Only a century ago, and thus very much in the period at issue in Objectivity, the relationship between historicism and relativism was extensively discussed among the likes of Dilthey, Heidegger, Husserl, Nietzsche, Rickert, Simmel and Windelband.  Whatever emerged from this eventually abandoned debate, it certainly included the insight that the historicist can avoid relativism only by either positing a telos of historical development or treating the views of different periods as components of one overall truth.  Neither option now seems particularly attractive.

Kusch defends relativism here as something not to be equated with skepticism.  I have to admit I haven’t read enough of Kusch to know his opinions on the matter, but, having read enough of Harry Collins to understand how relativism informs his specifically sociological project (and with their jointly-written book still on my to-do list), I think I understand the defense as having to do with generating additional layers of explanation describing why rational actions can only make sense within specified social preconditions.

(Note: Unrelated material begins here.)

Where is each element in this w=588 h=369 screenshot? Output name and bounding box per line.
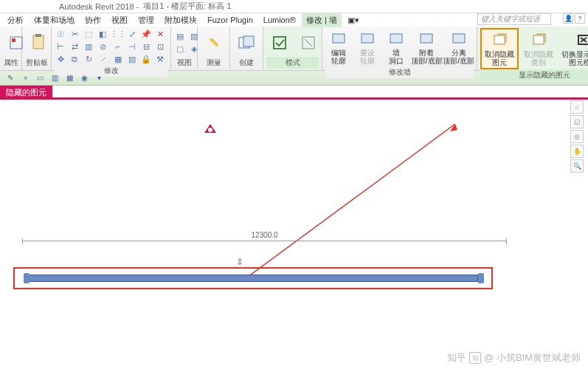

Rather than try and explain my understanding of what they mean by relativism any further at this point, I want to focus on the unattractiveness of seeing different views as components of an “overall truth”, because this is how I tend to see practice as informed by, or at least conforming to, philosophy, as discussed in my last post.  The basic idea here (more…)

Objectivity, Pt. 3: Philosophy of Science and Historiographical Empiricism September 10, 2009

Posted by Will Thomas in EWP Book Club, Methods.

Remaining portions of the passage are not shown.